[PROBLEM]
Your response must consist of one number: how many lines in this material contain the word "Stöhnen".

[DATA SHOWN]
■ ■ ■ ■ ■ ■ ■
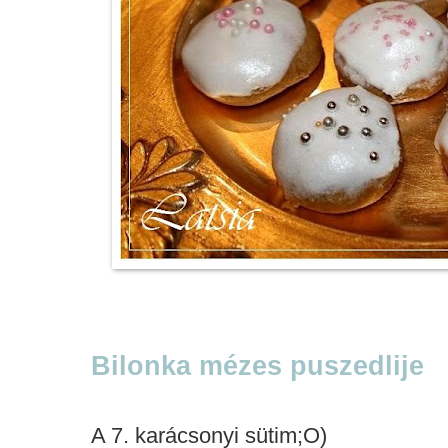
Bilonka mézes puszedlije
A 7. karácsonyi sütim;O)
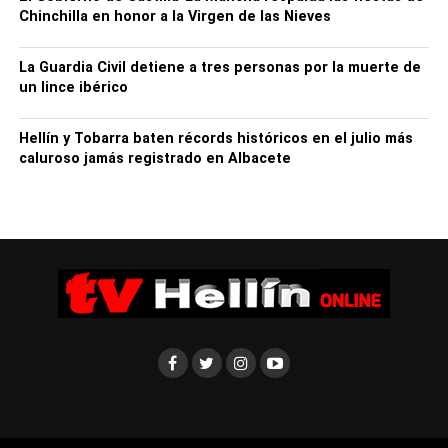
Chinchilla en honor a la Virgen de las Nieves
La Guardia Civil detiene a tres personas por la muerte de
un lince ibérico
Hellín y Tobarra baten récords históricos en el julio más
caluroso jamás registrado en Albacete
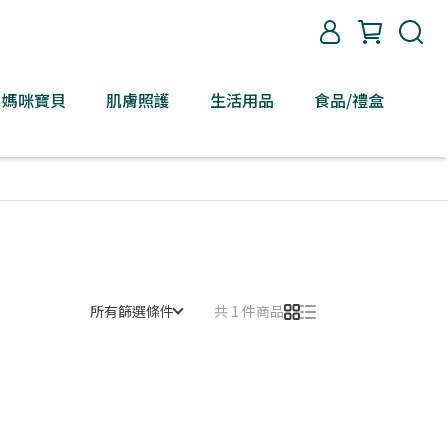
媽咪寶貝
肌膚照護
生活用品
食品/禮盒
所有篩選條件
共 1 件商品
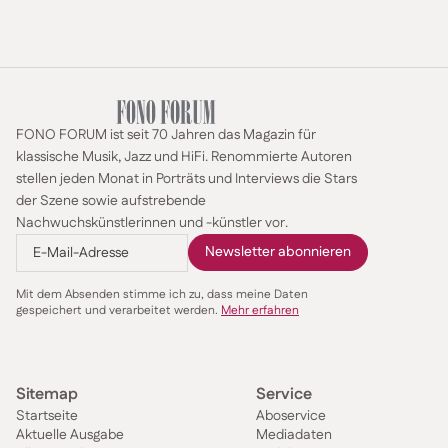
FONO FORUM ist seit 70 Jahren das Magazin für
klassische Musik, Jazz und HiFi. Renommierte Autoren
stellen jeden Monat in Porträts und Interviews die Stars
der Szene sowie aufstrebende
Nachwuchskünstlerinnen und -künstler vor.
Mit dem Absenden stimme ich zu, dass meine Daten
gespeichert und verarbeitet werden.
Mehr erfahren
Sitemap
Service
Startseite
Aboservice
Aktuelle Ausgabe
Mediadaten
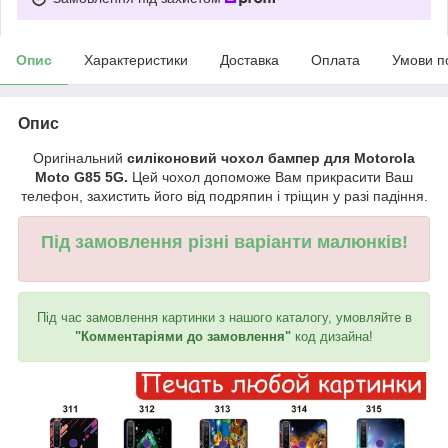
Опис
Характеристики
Доставка
Оплата
Умови п
Опис
Оригінальний
силіконовий чохол бампер для Motorola
Moto G85 5G.
Цей чохол допоможе Вам прикрасити Ваш
телефон, захистить його від подряпин і тріщин у разі падіння.
Під замовлення різні варіанти малюнків!
Під час замовлення картинки з нашого каталогу, умовляйте в
"Комментаріями до замовлення"
код дизайна!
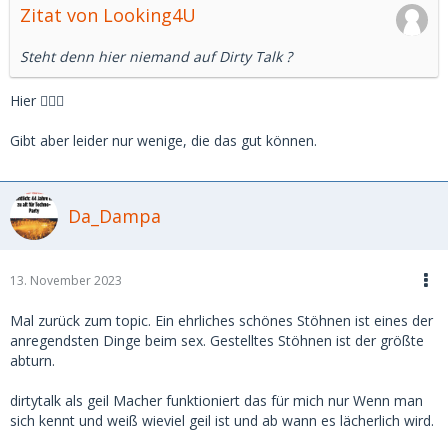
Zitat von Looking4U
Steht denn hier niemand auf Dirty Talk ?
Hier 🙋🏽‍♂️
Gibt aber leider nur wenige, die das gut können.
Da_Dampa
13. November 2023
Mal zurück zum topic. Ein ehrliches schönes Stöhnen ist eines der
anregendsten Dinge beim sex. Gestelltes Stöhnen ist der größte
abturn.
dirtytalk als geil Macher funktioniert das für mich nur Wenn man
sich kennt
und
weiß wieviel geil ist und ab wann es lächerlich wird.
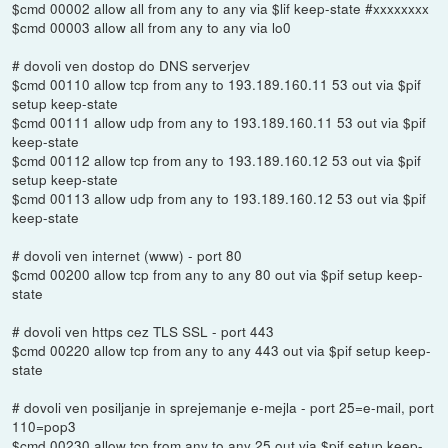
$cmd 00002 allow all from any to any via $lif keep-state #xxxxxxxx
$cmd 00003 allow all from any to any via lo0
# dovoli ven dostop do DNS serverjev
$cmd 00110 allow tcp from any to 193.189.160.11 53 out via $pif
setup keep-state
$cmd 00111 allow udp from any to 193.189.160.11 53 out via $pif
keep-state
$cmd 00112 allow tcp from any to 193.189.160.12 53 out via $pif
setup keep-state
$cmd 00113 allow udp from any to 193.189.160.12 53 out via $pif
keep-state
# dovoli ven internet (www) - port 80
$cmd 00200 allow tcp from any to any 80 out via $pif setup keep-
state
# dovoli ven https cez TLS SSL - port 443
$cmd 00220 allow tcp from any to any 443 out via $pif setup keep-
state
# dovoli ven posiljanje in sprejemanje e-mejla - port 25=e-mail, port
110=pop3
$cmd 00230 allow tcp from any to any 25 out via $pif setup keep-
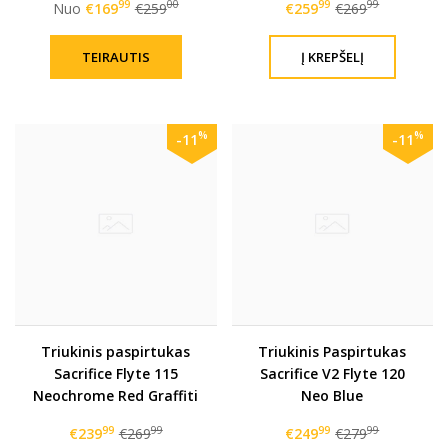
99
00
99
99
Nuo
€169
€259
€259
€269
TEIRAUTIS
%
%
-11
-11
Triukinis paspirtukas
Triukinis Paspirtukas
Sacrifice Flyte 115
Sacrifice V2 Flyte 120
Neochrome Red Graffiti
Neo Blue
99
99
99
99
€239
€269
€249
€279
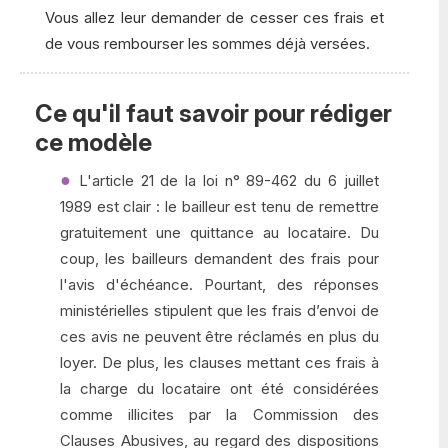
Vous allez leur demander de cesser ces frais et
de vous rembourser les sommes déjà versées.
Ce qu'il faut savoir pour rédiger
ce modèle
L'article 21 de la loi n° 89-462 du 6 juillet
1989 est clair : le bailleur est tenu de remettre
gratuitement une quittance au locataire. Du
coup, les bailleurs demandent des frais pour
l'avis d'échéance. Pourtant, des réponses
ministérielles stipulent que les frais d’envoi de
ces avis ne peuvent être réclamés en plus du
loyer. De plus, les clauses mettant ces frais à
la charge du locataire ont été considérées
comme illicites par la Commission des
Clauses Abusives, au regard des dispositions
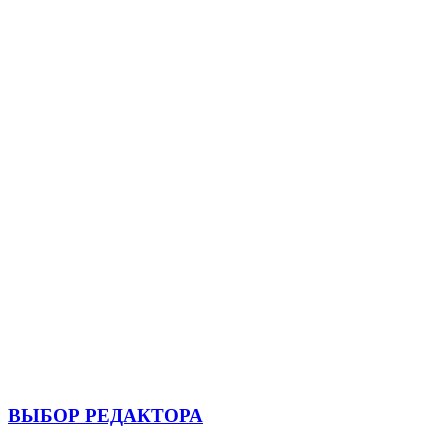
ВЫБОР РЕДАКТОРА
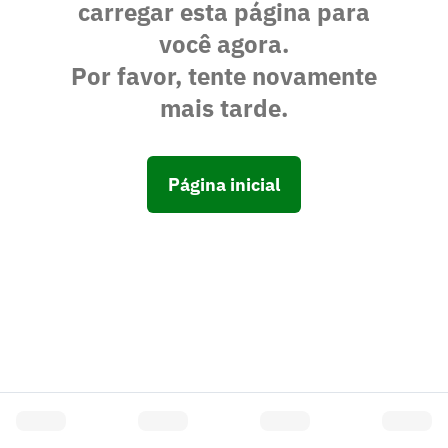
carregar esta página para
você agora.
Por favor, tente novamente
mais tarde.
Página inicial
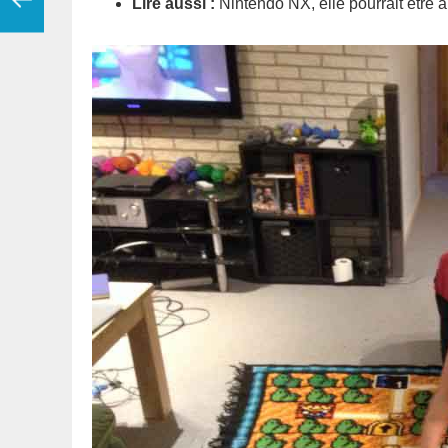
Lire aussi :
Nintendo NX, elle pourrait être à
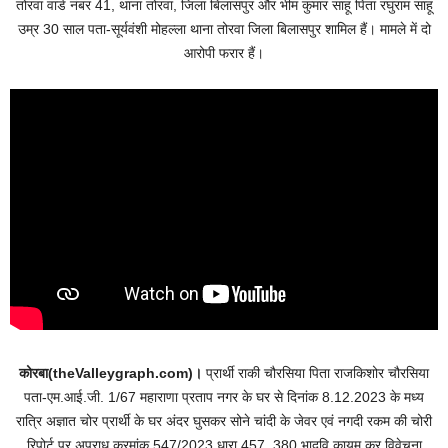
तोरवा वार्ड नंबर 41, थाना तोरवा, जिला बिलासपुर और भीम कुमार साहू पिता रघुराम साहू
उम्र 30 साल पता-सूर्यवंशी मोहल्ला थाना तोरवा जिला बिलासपुर शामिल हैं। मामले में दो
आरोपी फरार हैं।
कोरबा(theValleygraph.com)।
प्रार्थी राकी चौरसिया पिता राजकिशोर चौरसिया
पता-एम.आई.जी. 1/67 महाराणा प्रताप नगर के घर से दिनांक 8.12.2023 के मध्य
रात्रि अज्ञात चोर प्रार्थी के घर अंदर घुसकर सोने चांदी के जेवर एवं नगदी रकम की चोरी
रिपोर्ट पर अपराध क्रमांक 547/2023 धारा 457, 380 भादवि कायम कर विवेचना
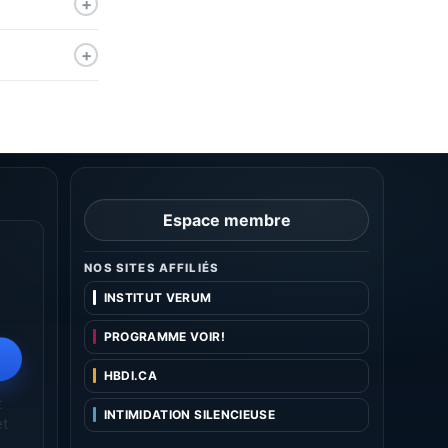
Espace membre
NOS SITES AFFILIÉS
INSTITUT VERUM
PROGRAMME VOIR!
HBDI.CA
INTIMIDATION SILENCIEUSE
■ ■ ■ ■ ■ ■ ■
[OUTPUT OF THE TASK]
2